Nach erfolglosem Einspruchsverfahren gab das Finanzgericht (FG) der Klage, mit der die Kläger die Aufhebung der Verfügungen vom 5. August 1982 begehrten, statt. Die Bescheide seien unwirksam, weil sie nicht geeignet gewesen seien, gegenüber den Klägern wirksam festzustellen, daß der Nießbrauchsvertrag nicht anzuerkennen sei. Bei den Bescheiden handele es sich nicht um den Klägern zugesandte Ausfertigungen ein und desselben einheitlichen und gesonderten Feststellungsbescheides, sondern um sechs lediglich gesonderte Feststellungsbescheide gegen jeden Kläger. Die Regelung, die das FA mit den Bescheiden habe treffen wollen, sei auf diese Weise nicht zu erzielen. Gleichwohl seien die Bescheide aufzuheben, um den Rechtsschein einer wirksamen Regelung zu beseitigen. Das gelte auch für die Einspruchsentscheidung.

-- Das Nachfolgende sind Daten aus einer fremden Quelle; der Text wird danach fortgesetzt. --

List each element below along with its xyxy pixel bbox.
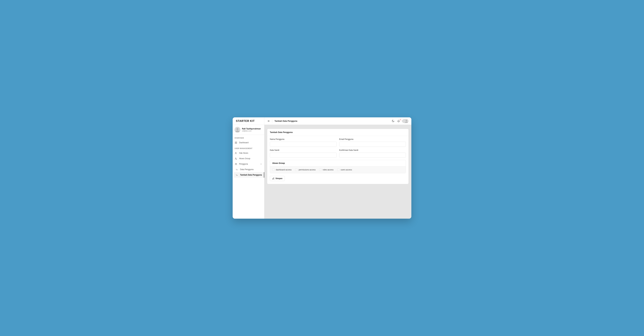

Dagegen richtet sich die Revision, mit der das FA Verletzung des § 179 Abs. 2 Satz 2 der Abgabenordnung (AO 1977) rügt. Das FG habe zu Unrecht entschieden, daß in den angefochtenen Bescheiden die einheitliche Feststellung nicht hinreichend deutlich auf die davon betroffenen Personen bezogen sei. Das FG habe auch nicht konkret dargestellt, wie die Einheitlichkeit der Entscheidung besser hätte formuliert werden können. Für den Erlaß eines negativen Feststellungsbescheides sei keine verbindliche Form vorgeschrieben.

 

Entscheidungsgründe

Die Revision führt aus verfahrensrechtlichen Gründen zur Aufhebung der Vorentscheidung und zur Zurückverweisung der Sache an das FG zur anderweitigen Verhandlung und Entscheidung (§ 126 Abs. 3 Nr. 2 der Finanzgerichtsordnung - FGO -). Das FG hat es rechtsfehlerhaft unterlassen, den Ehemannn der Klägerin zu 1 und Vater der Kläger zu 2 bis 6 gemäß § 60 Abs. 3 FGO beizuladen. Nach dieser Vorschrift sind Dritte, die an dem streitigen Rechtsverhältnis derart beteiligt sind, daß die Entscheidung auch ihnen gegenüber nur einheitlich ergehen kann, notwendig beizuladen. Dies gilt nicht für Mitberechtigte, die nach § 48 FGO nicht klagebefugt sind. Erläßt das FA einen Bescheid, in dem die Einkünfte aus Vermietung und Verpachtung gesondert und einheitlich festgestellt werden, so bindet dieser Bescheid alle in ihm als Beteiligte genannten Personen. Wegen dieser rechtlichen Bindung räumt § 48 Abs. 2 FGO den Beteiligten das Recht ein, sich im Klageverfahren gegen den Feststellungsbescheid zu wenden (vgl. Beschluß des erkennenden Senats vom 5. Februar 1985 IX B 55/84, BFH/NV 1985, 40). Hebt das FA den Bescheid über die gesonderte und einheitliche Feststellung auf, weil es nachträglich die Voraussetzungen für die Feststellung nicht mehr für gegeben hält, so sind alle in dem aufgehobenen Feststellungsbescheid als Beteiligte genannten Personen durch die Aufhebung betroffen und deshalb befugt, Klage zu erheben. Macht einer der Beteiligten von seinem Klagerecht keinen Gebrauch, muß er zur Herbeiführung einer einheitlichen Entscheidung zum Klageverfahren notwendig beigeladen werden.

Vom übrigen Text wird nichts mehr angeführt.